## What you will do
Check each line of the entries. Copy the ones that contain the string "levels".
○ ○ ○
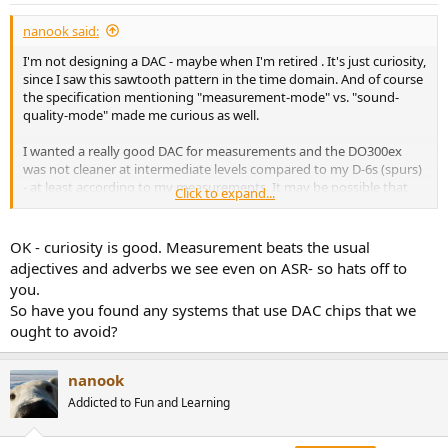
:
nanook said:
I'm not designing a DAC - maybe when I'm retired . It's just curiosity,
since I saw this sawtooth pattern in the time domain. And of course
the specification mentioning "measurement-mode" vs. "sound-
quality-mode" made me curious as well.
I wanted a really good DAC for measurements and the DO300ex
was not cleaner at intermediate levels compared to my D-6s (spurs)
- at least according to my measurements. It may be possible that
Click to expand...
the amount of high-frequency noise (due to the very lax analog
output filtering that is implemented in the DO300ex) stressed the
E1DA ADCiso and that the "grass" that I have seen was on the ADC
OK - curiosity is good. Measurement beats the usual
side. I should have used a LP-filter with a step roll-off.
adjectives and adverbs we see even on ASR- so hats off to
you.
This is why I returned the DO300ex and tried a DO400, which - to my
So have you found any systems that use DAC chips that we
surprise - is a lot cleaner than the D-6s (ES9039q2m). The DO400
ought to avoid?
(ES9039pro) shows no THD-hump at intermediate levels.
Let me say it again, there was nothing wrong with the DO300ex - it
nanook
sounds great. I did a listening session (level matched to 0.1dB @
1kHz) against a D-6s and I couldn't really distinguish them - I ended
Addicted to Fun and Learning
up guessing.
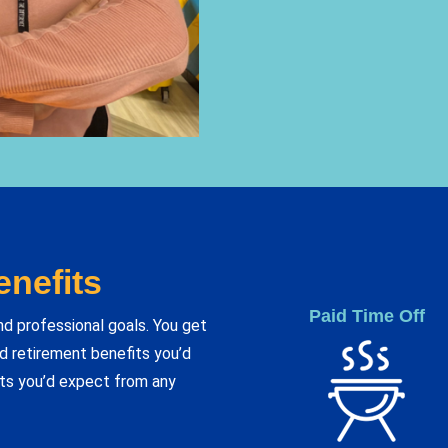
nefits
Paid Time Off
nd professional goals. You get
and retirement benefits you’d
ts you’d expect from any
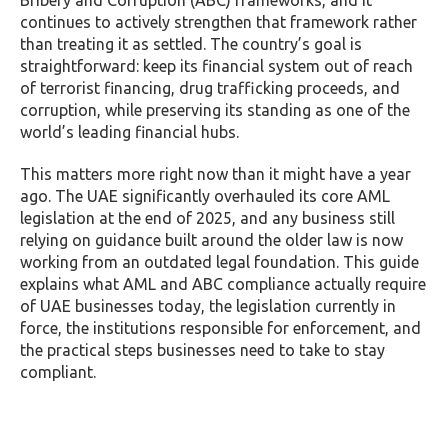
Bribery and Corruption (ABC) frameworks, and it
continues to actively strengthen that framework rather
than treating it as settled. The country’s goal is
straightforward: keep its financial system out of reach
of terrorist financing, drug trafficking proceeds, and
corruption, while preserving its standing as one of the
world’s leading financial hubs.
This matters more right now than it might have a year
ago. The UAE significantly overhauled its core AML
legislation at the end of 2025, and any business still
relying on guidance built around the older law is now
working from an outdated legal foundation. This guide
explains what AML and ABC compliance actually require
of UAE businesses today, the legislation currently in
force, the institutions responsible for enforcement, and
the practical steps businesses need to take to stay
compliant.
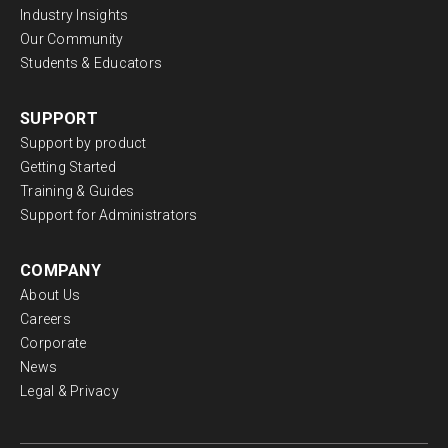
Industry Insights
Our Community
Students & Educators
SUPPORT
Support by product
Getting Started
Training & Guides
Support for Administrators
COMPANY
About Us
Careers
Corporate
News
Legal & Privacy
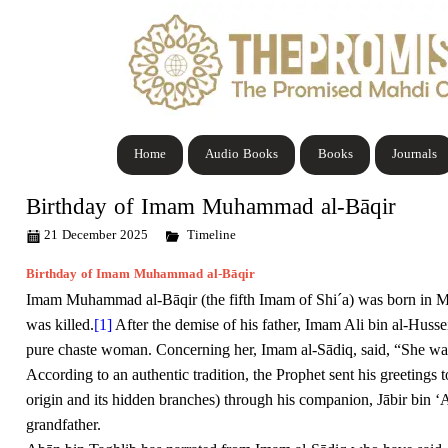
Home
Audio Books
Books
Journals
Birthday of Imam Muhammad al-Bāqir
21 December 2025
Timeline
Birthday of Imam Muhammad al-Bāqir
Imam Muhammad al-Bāqir (the fifth Imam of Shi´a) was born in M
was killed.
[1]
After the demise of his father, Imam Ali bin al-Huss
pure chaste woman. Concerning her, Imam al-Sādiq, said, “She was 
According to an authentic tradition, the Prophet sent his greetings 
origin and its hidden branches) through his companion, Jābir bin ‘A
grandfather.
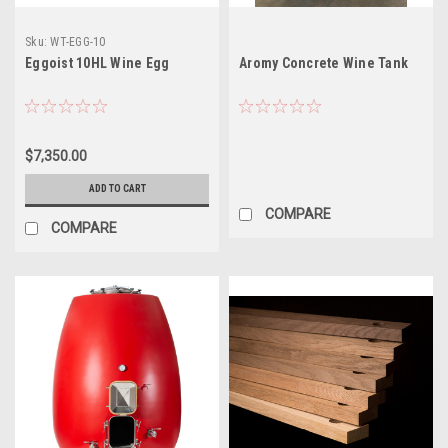
Sku:
WT-EGG-10
Eggoist 10HL Wine Egg
Aromy Concrete Wine Tank
$7,350.00
ADD TO CART
COMPARE
COMPARE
○ ○ ○
## Written response
was not cleaner at intermediate levels compared to my D-6s (spurs)
(ES9039pro) shows no THD-hump at intermediate levels.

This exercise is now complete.